THE TREATMENT MARCH 1, 2009
Budget Director Peter Orszag's appearance on ABC's "This Week" was full of revealing statements about the administration's plans and priorities. But this exchange, in particular, caught my eye:
GEORGE STEPHANOPOULOS: Some key Democrats on Capitol Hill are saying, if you want to do all
of these big projects this year, you're going to have to follow what
is called the reconciliation process, put health care, put energy
inside the reconciliation process so that the effect of it is you only
need 51 votes, not 60. Is that the administration's intention?
ORSZAG: I think it's premature to be figuring out the
legislative strategy exactly right now.
STEPHANOPOULOS: But you're not ruling it out?

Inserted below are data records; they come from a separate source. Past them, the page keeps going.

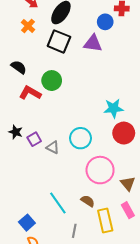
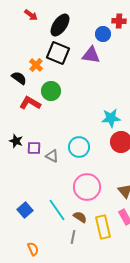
orange cross: (28, 26) -> (36, 65), moved
purple square: (34, 139) -> (34, 148), turned 32
pink circle: (100, 170) -> (87, 187), moved
brown semicircle: (88, 201) -> (80, 217), moved
blue square: (27, 223) -> (25, 210), moved

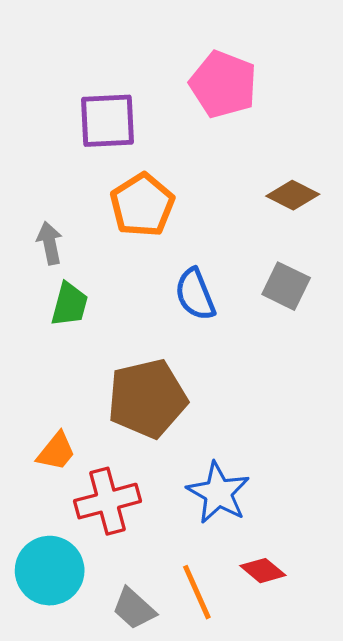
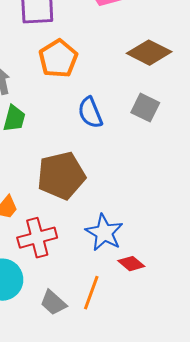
brown diamond: (293, 195) -> (149, 53), size x1.4
red diamond: (263, 571) -> (131, 264), moved
orange line: (197, 592) -> (91, 293), turned 44

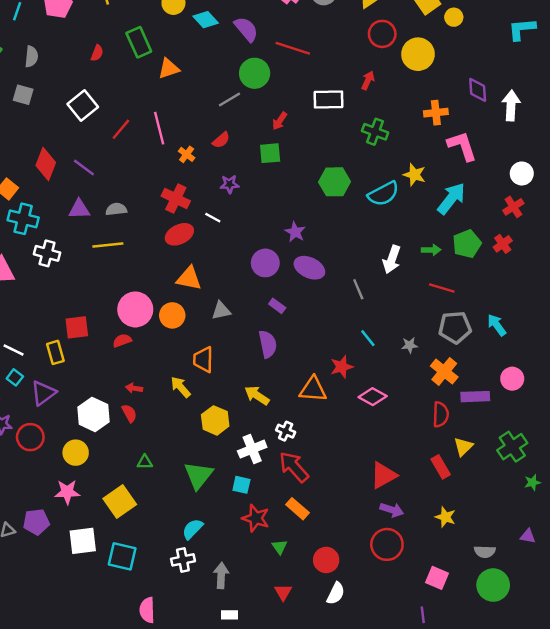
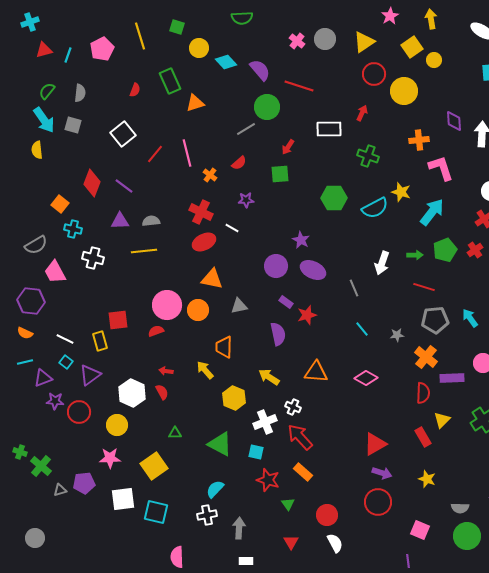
cyan cross: (23, 219) -> (73, 229), size x0.7
red star: (342, 367) -> (307, 315), moved
green triangle: (198, 475) -> (220, 444), turned -40
white semicircle: (336, 593) -> (335, 543), turned -54

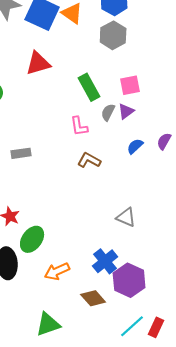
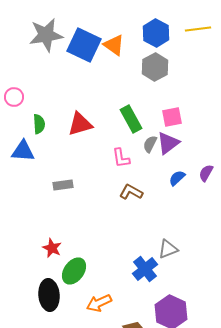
red triangle: (38, 63) -> (80, 124), moved
purple triangle: (126, 111) -> (168, 143), size x1.4
gray triangle: (126, 217) -> (168, 249), turned -45
blue cross: (105, 261) -> (145, 269), moved

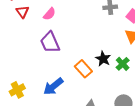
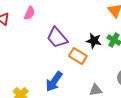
purple trapezoid: (50, 42) -> (57, 38), moved

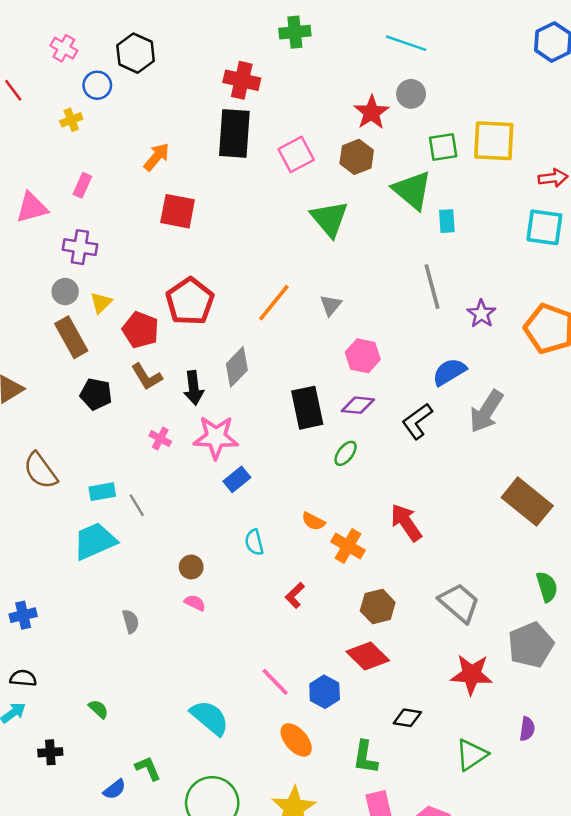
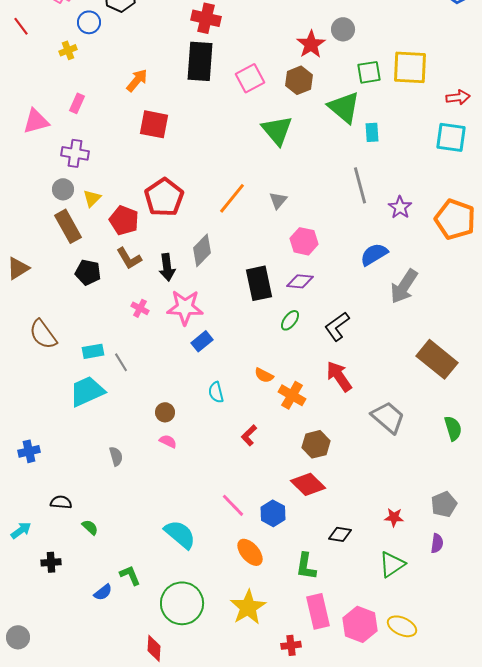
black L-shape: (417, 421) -> (337, 326), moved
gray trapezoid: (459, 603) -> (388, 417), moved
gray pentagon: (531, 645) -> (444, 504), moved, size x0.7
red star: (472, 674) -> (394, 517), moved, size x0.6
black semicircle: (23, 678) -> (61, 502), moved

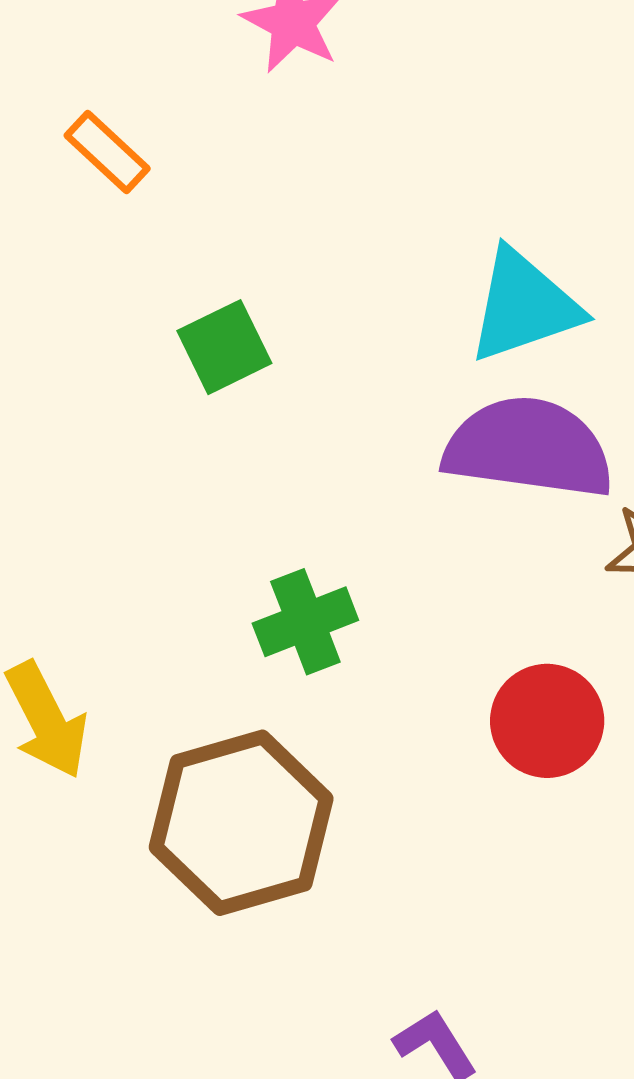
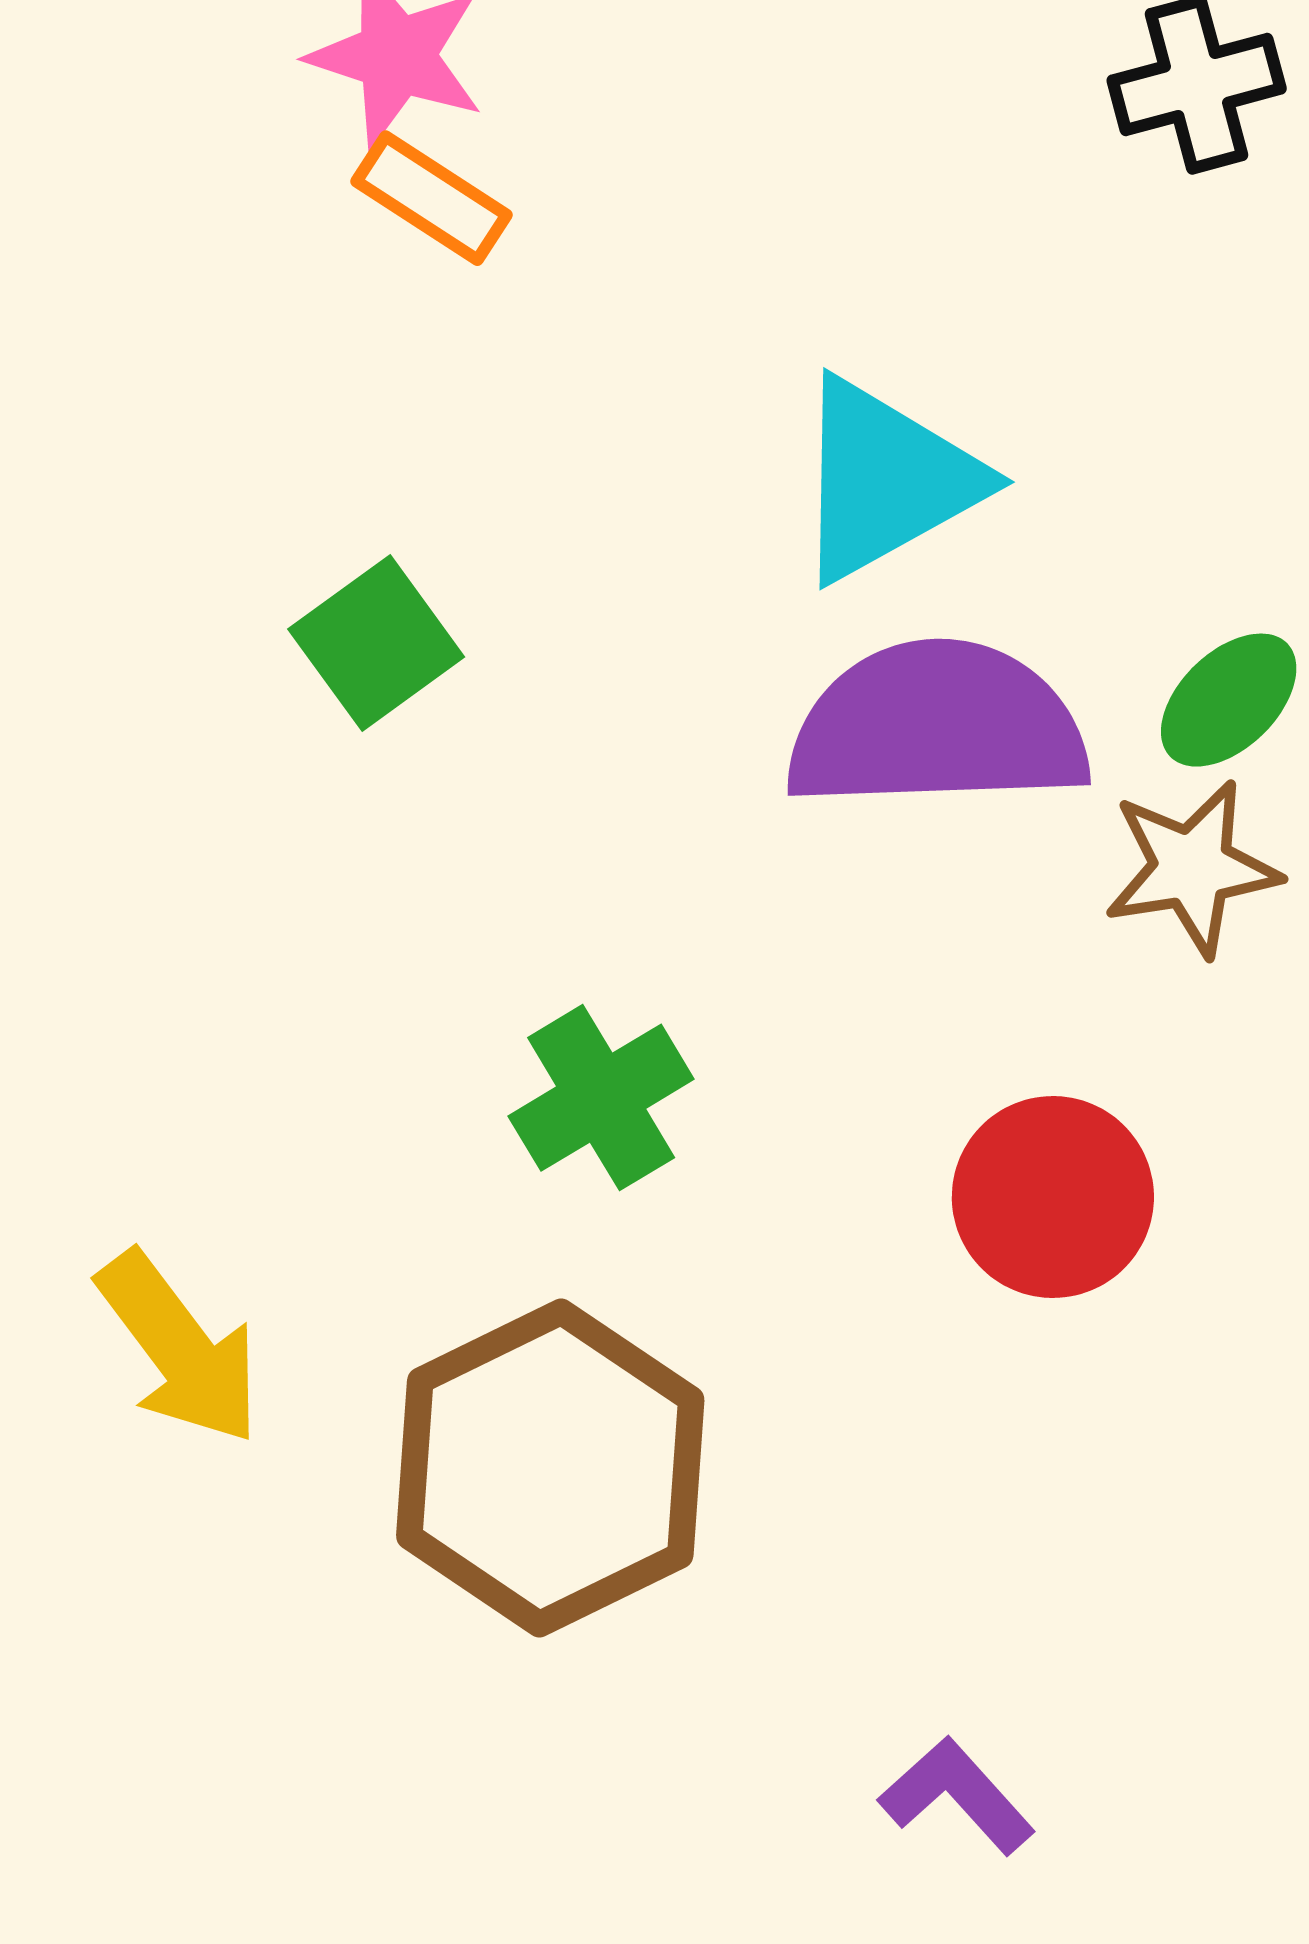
orange rectangle: (107, 152) -> (432, 198), moved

ORSZAG: It's not where we go first, but we have to keep
everything on the table. We want to get these--these important
things done this year.
If you've been following the health care debate, you know that this is not the first time reconciliation has come up. Senate Finance Chairman Max Baucus was talking about it as an option as far back as last summer. So was Tom Daschle, back when he was still part of the Obama team.
But it's been a while since either Obama or his allies talked in such brazen terms. During Daschle's confirmation hearings, he emphasized that reconciliation was only a last resort--although he pointedly did not take it off the table. That was widely seen as a goodwill gesture towards congressional Republicans, who were going ballistic over the mere possibility of pursuing health care through reconciliation.
Orszag's statements are a bit stronger than Daschle's. And, combined with Obama's warning shot to insurers during his weekly radio address, it's a sign that the administration is becoming more aggressive in the health care debate.
While they're not going to box themselves in with an overly specific plan, they are going to push hard to pass a sweeping measure--and to pass it this year. And if that means keeping the reconciliation option on the table, so be it.